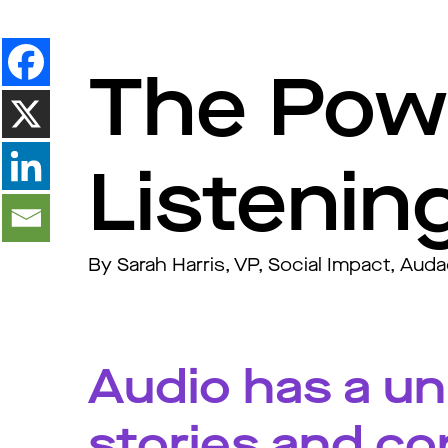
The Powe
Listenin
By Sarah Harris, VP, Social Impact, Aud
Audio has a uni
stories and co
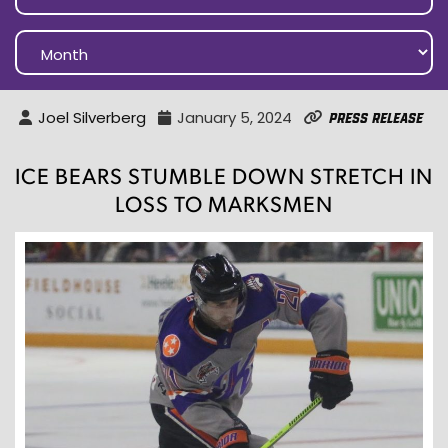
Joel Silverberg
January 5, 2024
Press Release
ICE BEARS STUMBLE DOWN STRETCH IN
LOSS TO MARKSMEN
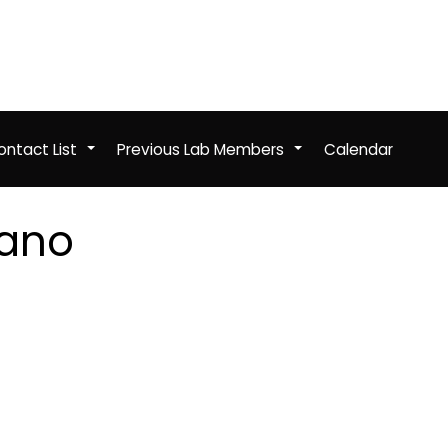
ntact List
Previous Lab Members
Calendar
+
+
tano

+ + + +

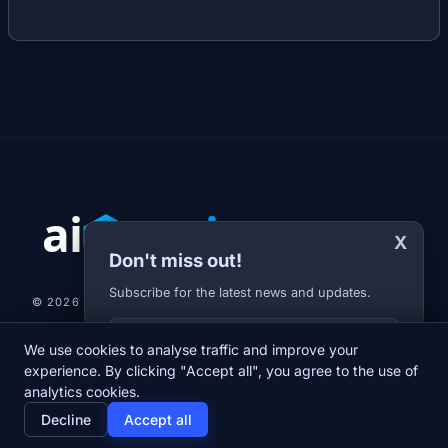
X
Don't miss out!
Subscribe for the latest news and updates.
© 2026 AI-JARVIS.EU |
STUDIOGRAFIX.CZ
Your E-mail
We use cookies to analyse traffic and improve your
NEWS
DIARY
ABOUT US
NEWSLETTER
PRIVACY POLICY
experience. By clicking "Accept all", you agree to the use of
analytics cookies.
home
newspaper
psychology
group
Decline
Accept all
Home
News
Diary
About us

+ + + +

Copy out, from the data above, every line holding the word "cookies".

### Solution
We use cookies to analyse traffic and improve your
analytics cookies.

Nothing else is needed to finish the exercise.